I jumped into the pool three stories below the corner of 24th and
I had known about Team New York Aquatics (TNYA) for years, having seen them in Gay Pride marches mainly. A combination of factors helped me to finally screw up my courage to give it a try that day: After many years of inactivity, I had been working out at a gym for a year, so I was in decent enough shape; at the same time, I had grown bored with the gym, and was looking for a way to vary my exercise routine; and I had had a conversation the week before with a stranger at a party who swam for another swim team, which somehow made the whole “masters swimming” thing feel a little more approachable for me.
That first day, though, I was nervous—not so much about swimming but about showing up and joining a group of strangers. And in a swimsuit, no less. But TNYA’s web site said they welcomed new members anytime; all I had to do was arrive a little early the first time. What I found was a group of people, most of whom didn’t seem to notice me, but enough of whom said hello that I felt welcome.

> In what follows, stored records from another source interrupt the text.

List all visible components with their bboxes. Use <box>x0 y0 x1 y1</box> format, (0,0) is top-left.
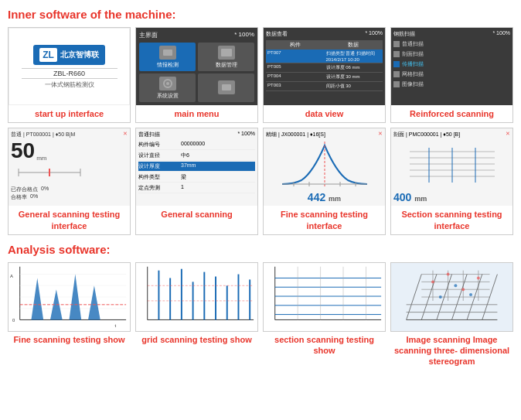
image-show-image <box>390 262 513 332</box>
gscan-row-4: 定点旁测 1 <box>138 183 255 193</box>
svg-point-88 <box>469 293 472 296</box>
gsti-image: 普通 | PT000001 | ♦50 B|M ✕ 50 mm <box>9 128 130 206</box>
sscan-topbar-text: 剖面 | PMC000001 | ♦50 [B] <box>393 131 460 138</box>
mm-item-system[interactable]: 系统设置 <box>139 73 196 102</box>
dv-col1: 构件 <box>266 40 325 50</box>
gscan-row-0-val: 00000000 <box>181 141 205 149</box>
dv-row-1-id: PT005 <box>266 63 325 72</box>
dv-row-2-id: PT004 <box>266 73 325 81</box>
mm-item-system-label: 系统设置 <box>157 92 179 100</box>
dv-row-3[interactable]: PT003 间距小值 30 <box>266 82 383 91</box>
svg-point-3 <box>166 82 169 85</box>
analysis-section: Analysis software: <box>8 243 513 370</box>
startup-label: start up interface <box>33 105 105 122</box>
fscan-image: 精细 | JX000001 | ♦16[S] ✕ <box>264 128 385 206</box>
dv-row-1-data: 设计厚度 06 mm <box>325 63 383 72</box>
startup-image: ZL 北京智博联 ZBL-R660 一体式钢筋检测仪 <box>9 28 130 105</box>
rs-cb-1 <box>393 51 400 57</box>
sscan-number: 400 <box>393 191 411 203</box>
svg-rect-1 <box>221 49 232 56</box>
gscan-row-3: 构件类型 梁 <box>138 172 255 183</box>
rs-item-3: 网格扫描 <box>393 70 510 78</box>
rscan-image: 钢筋扫描 * 100% 普通扫描 剖面扫描 传播扫描 <box>391 28 512 105</box>
gscan-row-4-val: 1 <box>181 184 184 192</box>
gscan-row-2-val: 37mm <box>181 162 196 170</box>
rs-item-2: 传播扫描 <box>393 60 510 68</box>
rs-text-2: 传播扫描 <box>402 60 424 68</box>
analysis-grid: 0 t A Fine scanning testing show <box>8 262 513 370</box>
sscan-label: Section scanning testing interface <box>391 206 512 234</box>
mm-item-patrol[interactable]: 情报检测 <box>139 43 196 71</box>
svg-point-83 <box>447 272 450 275</box>
rs-cb-4 <box>393 81 400 87</box>
gsti-bottom2: 合格率 <box>11 193 27 201</box>
grid-show-image <box>135 262 258 332</box>
gsti-unit: mm <box>36 155 46 162</box>
mm-item-extra[interactable] <box>198 73 254 102</box>
mm-item-data-label: 数据管理 <box>216 61 237 69</box>
zbl-box: ZL <box>39 48 57 62</box>
gscan-image: 普通扫描 * 100% 构件编号 00000000 设计直径 中6 设计厚度 3… <box>136 128 257 206</box>
row1-grid: ZL 北京智博联 ZBL-R660 一体式钢筋检测仪 start up inte… <box>8 27 513 123</box>
rs-bluetooth: * 100% <box>492 30 510 38</box>
gscan-row-0: 构件编号 00000000 <box>138 140 255 150</box>
gsti-close: ✕ <box>123 131 128 138</box>
gscan-bluetooth: * 100% <box>237 131 255 138</box>
gscan-row-0-label: 构件编号 <box>138 141 181 149</box>
fscan-number: 442 <box>308 191 325 203</box>
dv-row-3-id: PT003 <box>266 82 325 90</box>
gsti-bottom1: 已存合格点 <box>11 186 38 193</box>
rs-text-1: 剖面扫描 <box>402 50 424 58</box>
mainmenu-label: main menu <box>172 105 220 122</box>
gscan-row-2[interactable]: 设计厚度 37mm <box>138 162 255 172</box>
gscan-row-1-val: 中6 <box>181 152 189 159</box>
image-show-card: Image scanning Image scanning three- dim… <box>390 262 513 370</box>
svg-point-87 <box>454 284 457 287</box>
gsti-big-number: 50 <box>11 140 35 162</box>
svg-text:A: A <box>10 274 13 278</box>
grid-show-card: grid scanning testing show <box>135 262 258 370</box>
section-show-card: section scanning testing show <box>263 262 386 370</box>
dv-row-2[interactable]: PT004 设计厚度 30 mm <box>266 73 383 82</box>
fscan-close: ✕ <box>378 131 383 138</box>
fine-show-card: 0 t A Fine scanning testing show <box>8 262 131 370</box>
sscan-unit: mm <box>414 195 427 203</box>
fscan-label: Fine scanning testing interface <box>264 206 385 234</box>
fscan-unit: mm <box>329 195 341 203</box>
gscan-row-1: 设计直径 中6 <box>138 151 255 161</box>
system-icon <box>159 77 176 90</box>
svg-rect-4 <box>222 84 231 90</box>
rs-item-1: 剖面扫描 <box>393 50 510 58</box>
gscan-row-3-label: 构件类型 <box>138 173 181 181</box>
dv-row-1[interactable]: PT005 设计厚度 06 mm <box>266 63 383 73</box>
svg-rect-52 <box>264 263 385 331</box>
sscan-close: ✕ <box>506 131 510 138</box>
sscan-lines <box>393 140 510 190</box>
rs-item-0: 普通扫描 <box>393 40 510 48</box>
grid-show-label: grid scanning testing show <box>140 332 253 347</box>
gscan-row-4-label: 定点旁测 <box>138 184 181 192</box>
fscan-topbar-text: 精细 | JX000001 | ♦16[S] <box>266 131 325 138</box>
gsti-val1: 0% <box>41 186 49 193</box>
rscan-label: Reinforced scanning <box>408 105 495 122</box>
svg-point-85 <box>477 276 480 279</box>
fscan-card: 精细 | JX000001 | ♦16[S] ✕ <box>263 128 386 235</box>
dv-title: 数据查看 <box>266 30 288 38</box>
dv-row-2-data: 设计厚度 30 mm <box>325 73 383 81</box>
bell-curve <box>278 140 371 190</box>
dataview-image: 数据查看 * 100% 构件 数据 PT007 扫描类型 普通 扫描时间 201… <box>264 28 385 105</box>
row2-grid: 普通 | PT000001 | ♦50 B|M ✕ 50 mm <box>8 128 513 235</box>
image-show-label: Image scanning Image scanning three- dim… <box>390 332 513 370</box>
dv-row-3-data: 间距小值 30 <box>325 82 383 90</box>
mm-item-data[interactable]: 数据管理 <box>198 43 254 71</box>
section-title-analysis: Analysis software: <box>8 243 513 256</box>
gsti-topbar-text: 普通 | PT000001 | ♦50 B|M <box>11 131 75 138</box>
rs-title: 钢筋扫描 <box>393 30 415 38</box>
svg-point-84 <box>461 288 465 291</box>
patrol-icon <box>159 46 176 60</box>
fine-show-label: Fine scanning testing show <box>12 332 126 347</box>
dv-row-0[interactable]: PT007 扫描类型 普通 扫描时间 2014/2/17 10:20 <box>266 50 383 63</box>
gscan-card: 普通扫描 * 100% 构件编号 00000000 设计直径 中6 设计厚度 3… <box>135 128 258 235</box>
gscan-topbar-text: 普通扫描 <box>138 131 160 138</box>
model-name: ZBL-R660 <box>22 68 117 79</box>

The pool was divided by speed, just like the team I had swum on briefly as a teen, so I found my way to the slowest lane. The water was both exhilarating and calming. I soon remembered how to count by 25s, the order of an individual medley, even how to swim butterfly. The coach kept giving us more sets, and I kept swimming. I managed to stay in for the full 90-minute practice, and was amazed to have swum 2,800 meters. I was completely exhausted. And I was hooked.
I went again the next week, and signed up for two practices a week, figuring I could go to the gym two or three times a week and swim twice. Pretty soon, though, I felt like twice a week was not enough, and before long I was swimming three, four, sometimes five times a week. The gym fell off the schedule (I’ll get back soon, really I will).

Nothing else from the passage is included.